- _What is being asked_:
Retype exactly the lines from the line with "1:49 PM, Oct 23, 2019" to the end of the data, keeping both boundary lines.

[[ Data excerpts open ]]

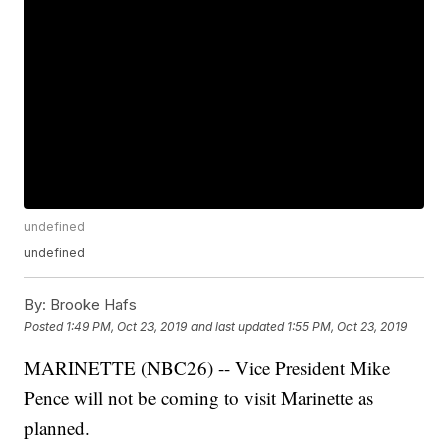
undefined
undefined
By:
Brooke Hafs
Posted
1:49 PM, Oct 23, 2019
and last updated
1:55 PM, Oct 23, 2019
MARINETTE (NBC26) -- Vice President Mike
Pence will not be coming to visit Marinette as
planned.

[[ Data excerpts closed ]]

- _Answer to the exercise_:
1:49 PM, Oct 23, 2019
and last updated
1:55 PM, Oct 23, 2019
MARINETTE (NBC26) -- Vice President Mike
Pence will not be coming to visit Marinette as
planned.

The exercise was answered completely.